[lbo-talk] The 'Al Qaeda' Industry

Michael Pugliese michael098762001 at earthlink.net
Sun Oct 17 12:12:07 PDT 2004


On Sun, 17 Oct 2004 10:11:53 -0700, Joseph Wanzala <jwanzala at hotmail.com> wrote:


> What is the clear connection between Zarquawi, Bin Laden, the Chehens,
> Moslems in Cape Town and Sudan and Zanzibar, Arab radicals in Paraguay
> and Ecuador, Moslems in the Balkans and China, the PLO etc. - the point
> is that there isn't and the 'war on terror' is predicated on the
> assumption that this is one large integrated entity.
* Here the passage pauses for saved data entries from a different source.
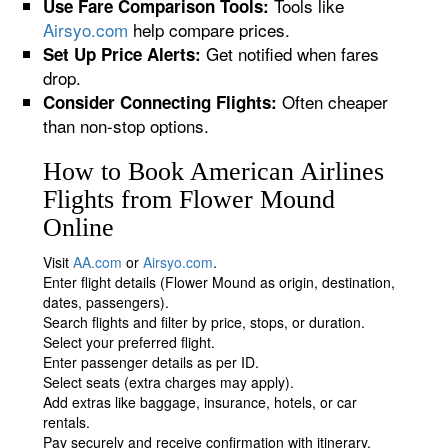
Tools like
Use Fare Comparison Tools:
Airsyo.com
help compare prices.
Get notified when fares
Set Up Price Alerts:
drop.
Often cheaper
Consider Connecting Flights:
than non-stop options.
How to Book American Airlines
Flights from Flower Mound
Online
Visit
AA.com
or
Airsyo.com
.
Enter flight details (Flower Mound as origin, destination,
dates, passengers).
Search flights and filter by price, stops, or duration.
Select your preferred flight.
Enter passenger details as per ID.
Select seats (extra charges may apply).
Add extras like baggage, insurance, hotels, or car
rentals.
Pay securely and receive confirmation with itinerary.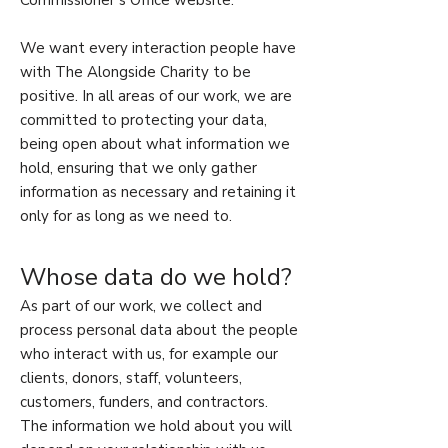
Commissioner’s Office website.
We want every interaction people have
with The Alongside Charity to be
positive. In all areas of our work, we are
committed to protecting your data,
being open about what information we
hold, ensuring that we only gather
information as necessary and retaining it
only for as long as we need to.
Whose data do we hold?
As part of our work, we collect and
process personal data about the people
who interact with us, for example our
clients, donors, staff, volunteers,
customers, funders, and contractors.
The information we hold about you will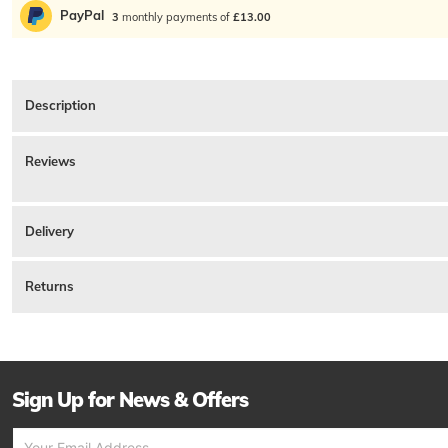
PayPal
3
monthly payments of
£13.00
Description
Pretty Green Gin And Tonic T Shirt In Black, Relaxed Fit. A ribbed crew neck an
Reviews
Product ID:
233457
There are currently no reviews for this product.
Delivery
Returns
Sign Up for News & Offers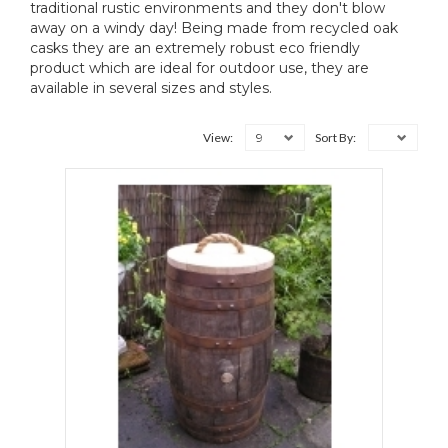
traditional rustic environments and they don't blow
away on a windy day! Being made from recycled oak
casks they are an extremely robust eco friendly
product which are ideal for outdoor use, they are
available in several sizes and styles.
9
View:
Sort By: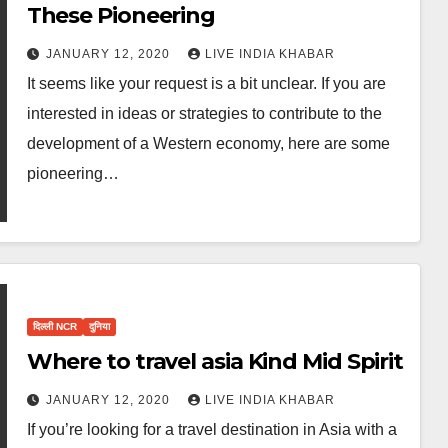
These Pioneering
JANUARY 12, 2020
LIVE INDIA KHABAR
It seems like your request is a bit unclear. If you are
interested in ideas or strategies to contribute to the
development of a Western economy, here are some
pioneering…
दिल्ली NCR
दुनिया
Where to travel asia Kind Mid Spirit
JANUARY 12, 2020
LIVE INDIA KHABAR
If you’re looking for a travel destination in Asia with a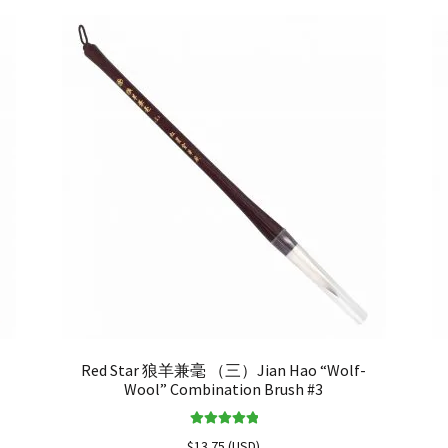
Red Star 狼羊兼毫 （三）Jian Hao “Wolf-
Wool” Combination Brush #3
Rated
5.00
$
13.75
(
USD
)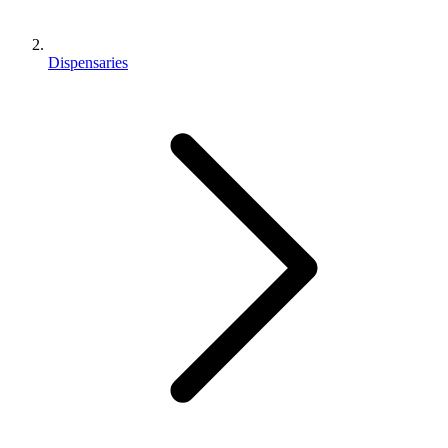
Dispensaries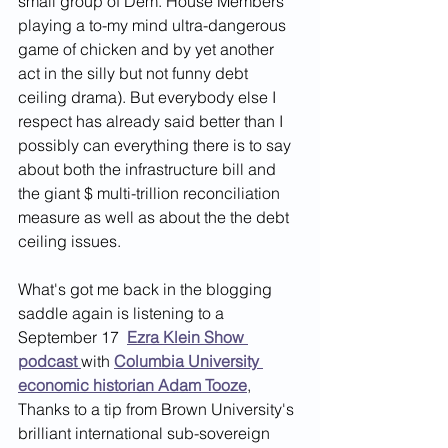
small group of Dem. House Members 
playing a to-my mind ultra-dangerous 
game of chicken and by yet another 
act in the silly but not funny debt 
ceiling drama). But everybody else I 
respect has already said better than I 
possibly can everything there is to say 
about both the infrastructure bill and 
the giant $ multi-trillion reconciliation 
measure as well as about the the debt 
ceiling issues. 
What's got me back in the blogging 
saddle again is listening to a 
September 17 
Ezra Klein Show 
podcast
with 
Columbia University 
economic historian Adam Tooze
,
Thanks to a tip from Brown University's 
brilliant international sub-sovereign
Terrorism scholars and policy makers, from the RAND Corporation's Arquilla and Ronfeldt to those that publish in journals like Parameters

from the US Army War College don't postulate such. Instead they see a "network if networks, " decentralized in a cellular structure, (the Madrid train bombings, for example were not ordered by a "Terrorist Int'l.", only far rightists like Yossef Bodansky would say so). http://www.google.com/search?q=Al++Qaeda+%22network+of+networks http://www.findarticles.com/p/articles/mi_m0FQP/is_4646_132/ai_105656700 (John Gray on al-Qaeda and Burke.) http://www.jamestown.org/publications_details.php?volume_id=400&issue_id=2909&article_id=23535 (Conservative think tank focusing on Russia, interview w/ Burke.) http://www.boomerangbooks.com/reviews/al_qaeda.htm Book Review Al-Qaeda: Casting a Shadow of Terror by Jason Burke. The basic premise of Burke’s analysis is to question whether Al Qa’eda was and is a coherent organisation or a network of networks controlling and directing trans-national Islamist terrorism. He concludes that Al Qa’eda usually operated at the margins of the real threat of Islamic terrorism. Many of the acts attributed to Al Qa’eda, such as the East Africa bombing in 1998 or the ‘Millenium Plot‘ in 1999, were conceived and attempted by individuals or groups outside the aegis of the inner hardcore grouping of Al Qa’eda. Osama Bin Laden was and is by no means the master controller. Consequently the jihadi-salafist Al Qa’eda worldview acts more as a formula than a network, a function not an entity. ‘Islamic militancy is a broad based, multivalent, diverse movement. It goes far beyond the deeds or words of one man or one small organisation’. There is no ‘network of networks’ nor are there ‘tentacles of terror’, as each applies a degree of central control that Burke believes simply does not exist.